Verdächtige Informationslücke im Börsenprospekt: Mologen-Management faselt von “Übertragungsfehler” und veröffentlicht Prospekt-Nachtrag

Dieser Artikel erschien im April 2015. Kurz vor Ostern deckte der Aktienverseker einen verdächtigen Fehler im Börsenprospekt zur Mologen-Kapitalerhöhung auf.

Auf Seite 170 dieses Dokuments steht nämlich ganz unschuldig: “During the last five years, no member of the Management Board or the Supervisory Board has acted in any capacity at any entity, which was subject to any bankruptcies, receiverships or liquidations.”

Ach so: nur ein Versehen?

Alles falsch! Der höchst umstrittene Mologen-Aufsichtsratsvorsitzende Oliver Krautscheid musste im Herbst 2014 die Insolvenz der französischen Firma SICARA anmelden.
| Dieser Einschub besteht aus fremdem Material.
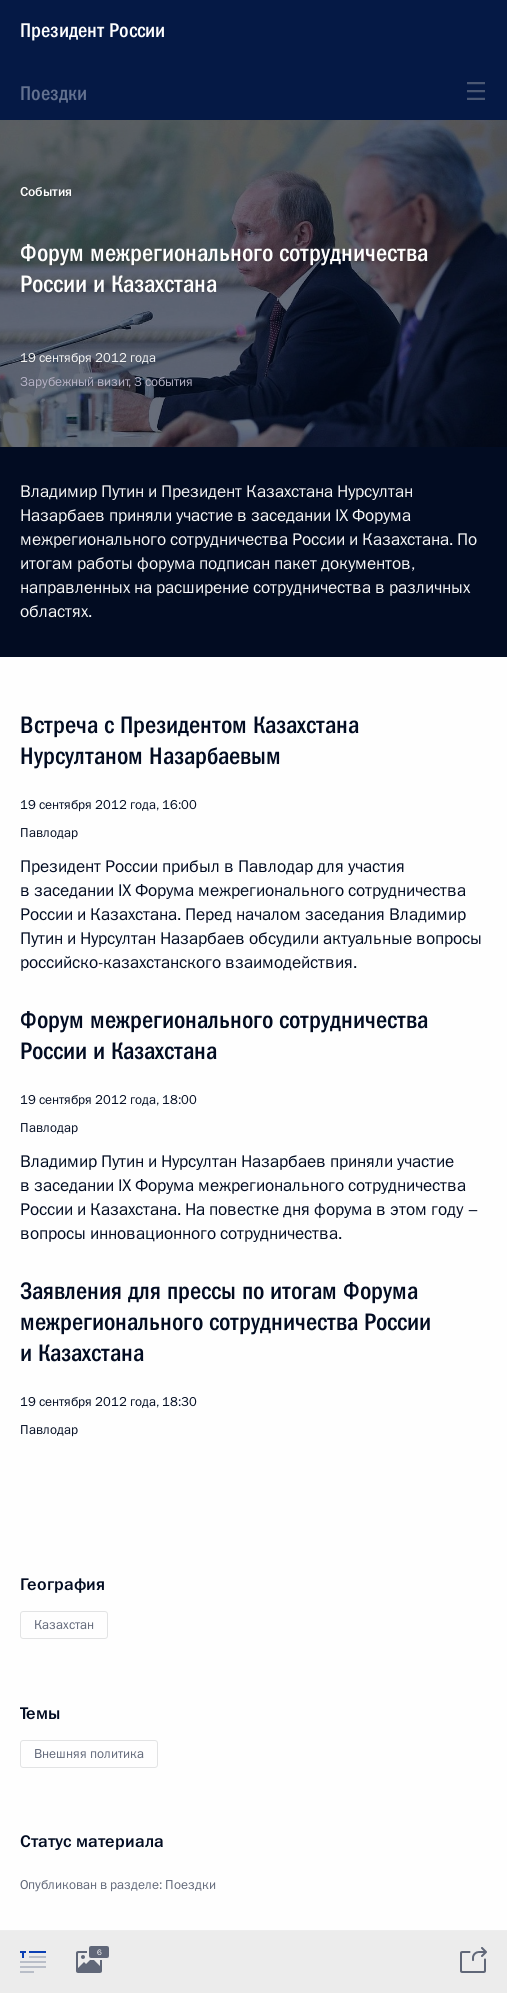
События (46, 192)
Darüber schrieb ich → hier.

Jetzt veröffentlicht das Mologen-Management einen Nachtrag und nennt diese merkwürdige Weglassung einen “Übertragungsfehler”. So steht es in einer E-Mail an den Aktienversenker.
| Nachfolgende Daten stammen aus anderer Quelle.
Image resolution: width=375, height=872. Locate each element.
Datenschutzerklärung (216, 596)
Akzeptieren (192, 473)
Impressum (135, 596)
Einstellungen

Das ist eine interessante Begründung. Vor allem vor dem Hintergrund, dass beim Berliner Landgericht gerade ein Prozess zwischen Mologen-Aktionären und der Gesellschaft tobt, in dem eine ähnliche Thematik eine wichtige Rolle spielt: die Weglassung von Oliver Krautscheids Position bei der verlustreichen Fantastic Company AG (Muttergesellschaft der insolventen SICARA) in seiner Bewerbung zur Wahl des Mologen-Aufsichtsrats.

Mein Prozessreport → steht hier. Aktenzeichen des Verfahrens: 93 O 70/14

Noch eine Pleite.

Alles nur ein peinliches Versehen? Mag sein. Die SICARA-Pleite ist übrigens nicht die einzige Insolvenz, die dem ungeliebten Aufsichtsratsvorsitzenden Krautscheid den (inoffiziellen) Lebenslauf verschandelt: 2009 ging die Ley International Fashion Company AG des berühmten ESCADA-Gründers Wolfgang Ley pleite. Aufsichtsratsvorsitzender: Oliver Krautscheid.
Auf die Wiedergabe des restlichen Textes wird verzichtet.